> _Required work_:
Write the entries out again. Each one must match exactly.

Saved data entries
((

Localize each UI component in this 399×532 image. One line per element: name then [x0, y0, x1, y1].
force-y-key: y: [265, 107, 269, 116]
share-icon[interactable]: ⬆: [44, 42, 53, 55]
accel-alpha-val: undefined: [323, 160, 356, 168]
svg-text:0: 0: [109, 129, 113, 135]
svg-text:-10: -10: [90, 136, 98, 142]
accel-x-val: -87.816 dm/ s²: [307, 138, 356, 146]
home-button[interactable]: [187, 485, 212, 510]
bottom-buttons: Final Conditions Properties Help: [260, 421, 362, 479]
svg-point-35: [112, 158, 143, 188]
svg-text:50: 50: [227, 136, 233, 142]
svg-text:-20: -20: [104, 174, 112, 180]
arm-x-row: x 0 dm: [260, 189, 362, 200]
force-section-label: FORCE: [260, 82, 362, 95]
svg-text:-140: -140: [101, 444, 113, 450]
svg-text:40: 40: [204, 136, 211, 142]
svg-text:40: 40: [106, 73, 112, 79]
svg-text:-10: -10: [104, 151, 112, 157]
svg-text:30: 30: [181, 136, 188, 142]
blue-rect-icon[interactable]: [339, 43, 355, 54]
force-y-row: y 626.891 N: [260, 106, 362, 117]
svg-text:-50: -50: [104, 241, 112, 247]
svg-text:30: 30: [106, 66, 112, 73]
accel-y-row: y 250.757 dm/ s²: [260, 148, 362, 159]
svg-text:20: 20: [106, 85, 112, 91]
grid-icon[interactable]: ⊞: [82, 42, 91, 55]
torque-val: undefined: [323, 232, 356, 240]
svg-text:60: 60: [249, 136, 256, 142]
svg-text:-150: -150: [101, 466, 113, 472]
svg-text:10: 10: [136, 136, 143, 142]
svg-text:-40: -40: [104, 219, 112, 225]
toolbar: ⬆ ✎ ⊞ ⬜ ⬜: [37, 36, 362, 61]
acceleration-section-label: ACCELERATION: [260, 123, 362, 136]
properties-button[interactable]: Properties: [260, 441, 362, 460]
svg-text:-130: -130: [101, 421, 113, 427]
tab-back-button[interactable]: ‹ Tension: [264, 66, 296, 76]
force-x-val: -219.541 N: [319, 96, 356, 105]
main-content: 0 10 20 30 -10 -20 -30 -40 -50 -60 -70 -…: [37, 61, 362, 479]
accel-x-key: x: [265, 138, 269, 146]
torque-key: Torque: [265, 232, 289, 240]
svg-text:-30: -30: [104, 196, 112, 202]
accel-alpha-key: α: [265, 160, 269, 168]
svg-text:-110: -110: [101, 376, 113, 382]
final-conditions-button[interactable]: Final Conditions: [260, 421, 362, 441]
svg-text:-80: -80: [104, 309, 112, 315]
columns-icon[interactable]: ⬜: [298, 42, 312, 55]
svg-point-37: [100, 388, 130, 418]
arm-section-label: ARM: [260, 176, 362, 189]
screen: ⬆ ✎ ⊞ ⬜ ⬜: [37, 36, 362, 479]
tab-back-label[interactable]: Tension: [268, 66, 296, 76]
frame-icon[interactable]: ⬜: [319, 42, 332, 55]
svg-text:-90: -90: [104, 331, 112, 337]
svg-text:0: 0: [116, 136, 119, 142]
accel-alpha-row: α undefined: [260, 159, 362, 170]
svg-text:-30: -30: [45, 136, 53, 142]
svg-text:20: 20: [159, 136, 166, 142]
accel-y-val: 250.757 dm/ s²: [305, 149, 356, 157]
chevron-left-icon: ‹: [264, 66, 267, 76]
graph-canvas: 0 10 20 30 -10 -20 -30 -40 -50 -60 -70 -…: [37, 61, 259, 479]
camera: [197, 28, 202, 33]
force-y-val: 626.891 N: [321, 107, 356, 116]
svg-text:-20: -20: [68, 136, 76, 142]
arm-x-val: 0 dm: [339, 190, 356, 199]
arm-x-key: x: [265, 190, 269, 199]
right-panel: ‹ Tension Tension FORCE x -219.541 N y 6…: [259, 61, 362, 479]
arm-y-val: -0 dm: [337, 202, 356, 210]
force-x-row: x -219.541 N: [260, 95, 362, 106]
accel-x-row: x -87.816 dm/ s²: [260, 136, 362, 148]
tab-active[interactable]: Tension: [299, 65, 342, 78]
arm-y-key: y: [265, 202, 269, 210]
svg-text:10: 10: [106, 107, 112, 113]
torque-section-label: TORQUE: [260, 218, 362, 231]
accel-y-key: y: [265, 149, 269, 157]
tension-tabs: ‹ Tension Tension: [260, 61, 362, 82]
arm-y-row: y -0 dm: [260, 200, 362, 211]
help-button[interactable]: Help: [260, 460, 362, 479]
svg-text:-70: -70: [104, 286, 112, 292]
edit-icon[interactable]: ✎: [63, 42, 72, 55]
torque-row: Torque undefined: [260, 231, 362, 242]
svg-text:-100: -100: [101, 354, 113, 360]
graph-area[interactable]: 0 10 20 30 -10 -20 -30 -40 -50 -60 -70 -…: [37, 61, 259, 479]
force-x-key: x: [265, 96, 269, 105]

))

> _Answer box_:
Localize each UI component in this 399×532 image. One line per element: name then [x0, y0, x1, y1].
force-y-key: y: [265, 107, 269, 116]
share-icon[interactable]: ⬆: [44, 42, 53, 55]
accel-alpha-val: undefined: [323, 160, 356, 168]
svg-text:0: 0: [109, 129, 113, 135]
svg-text:-10: -10: [90, 136, 98, 142]
accel-x-val: -87.816 dm/ s²: [307, 138, 356, 146]
home-button[interactable]: [187, 485, 212, 510]
bottom-buttons: Final Conditions Properties Help: [260, 421, 362, 479]
svg-point-35: [112, 158, 143, 188]
svg-text:50: 50: [227, 136, 233, 142]
svg-text:-20: -20: [104, 174, 112, 180]
arm-x-row: x 0 dm: [260, 189, 362, 200]
force-section-label: FORCE: [260, 82, 362, 95]
svg-text:-140: -140: [101, 444, 113, 450]
svg-text:40: 40: [204, 136, 211, 142]
svg-text:40: 40: [106, 73, 112, 79]
svg-text:-10: -10: [104, 151, 112, 157]
svg-text:30: 30: [181, 136, 188, 142]
blue-rect-icon[interactable]: [339, 43, 355, 54]
force-y-row: y 626.891 N: [260, 106, 362, 117]
svg-text:-50: -50: [104, 241, 112, 247]
svg-text:30: 30: [106, 66, 112, 73]
accel-y-row: y 250.757 dm/ s²: [260, 148, 362, 159]
svg-text:20: 20: [106, 85, 112, 91]
grid-icon[interactable]: ⊞: [82, 42, 91, 55]
torque-val: undefined: [323, 232, 356, 240]
svg-text:60: 60: [249, 136, 256, 142]
svg-text:-150: -150: [101, 466, 113, 472]
svg-text:10: 10: [136, 136, 143, 142]
svg-text:-40: -40: [104, 219, 112, 225]
toolbar: ⬆ ✎ ⊞ ⬜ ⬜: [37, 36, 362, 61]
acceleration-section-label: ACCELERATION: [260, 123, 362, 136]
properties-button[interactable]: Properties: [260, 441, 362, 460]
svg-text:-130: -130: [101, 421, 113, 427]
tab-back-button[interactable]: ‹ Tension: [264, 66, 296, 76]
force-x-val: -219.541 N: [319, 96, 356, 105]
main-content: 0 10 20 30 -10 -20 -30 -40 -50 -60 -70 -…: [37, 61, 362, 479]
accel-x-key: x: [265, 138, 269, 146]
torque-key: Torque: [265, 232, 289, 240]
svg-text:-30: -30: [104, 196, 112, 202]
accel-alpha-key: α: [265, 160, 269, 168]
svg-text:-110: -110: [101, 376, 113, 382]
final-conditions-button[interactable]: Final Conditions: [260, 421, 362, 441]
svg-text:-80: -80: [104, 309, 112, 315]
columns-icon[interactable]: ⬜: [298, 42, 312, 55]
svg-point-37: [100, 388, 130, 418]
arm-section-label: ARM: [260, 176, 362, 189]
screen: ⬆ ✎ ⊞ ⬜ ⬜: [37, 36, 362, 479]
tab-back-label[interactable]: Tension: [268, 66, 296, 76]
frame-icon[interactable]: ⬜: [319, 42, 332, 55]
svg-text:-90: -90: [104, 331, 112, 337]
svg-text:0: 0: [116, 136, 119, 142]
accel-alpha-row: α undefined: [260, 159, 362, 170]
svg-text:-30: -30: [45, 136, 53, 142]
svg-text:20: 20: [159, 136, 166, 142]
accel-y-val: 250.757 dm/ s²: [305, 149, 356, 157]
chevron-left-icon: ‹: [264, 66, 267, 76]
graph-canvas: 0 10 20 30 -10 -20 -30 -40 -50 -60 -70 -…: [37, 61, 259, 479]
camera: [197, 28, 202, 33]
force-y-val: 626.891 N: [321, 107, 356, 116]
svg-text:-20: -20: [68, 136, 76, 142]
arm-x-val: 0 dm: [339, 190, 356, 199]
arm-x-key: x: [265, 190, 269, 199]
right-panel: ‹ Tension Tension FORCE x -219.541 N y 6…: [259, 61, 362, 479]
arm-y-val: -0 dm: [337, 202, 356, 210]
force-x-row: x -219.541 N: [260, 95, 362, 106]
accel-x-row: x -87.816 dm/ s²: [260, 136, 362, 148]
tab-active[interactable]: Tension: [299, 65, 342, 78]
arm-y-key: y: [265, 202, 269, 210]
svg-text:10: 10: [106, 107, 112, 113]
torque-section-label: TORQUE: [260, 218, 362, 231]
accel-y-key: y: [265, 149, 269, 157]
tension-tabs: ‹ Tension Tension: [260, 61, 362, 82]
arm-y-row: y -0 dm: [260, 200, 362, 211]
help-button[interactable]: Help: [260, 460, 362, 479]
svg-text:-70: -70: [104, 286, 112, 292]
edit-icon[interactable]: ✎: [63, 42, 72, 55]
torque-row: Torque undefined: [260, 231, 362, 242]
svg-text:-100: -100: [101, 354, 113, 360]
graph-area[interactable]: 0 10 20 30 -10 -20 -30 -40 -50 -60 -70 -…: [37, 61, 259, 479]
force-x-key: x: [265, 96, 269, 105]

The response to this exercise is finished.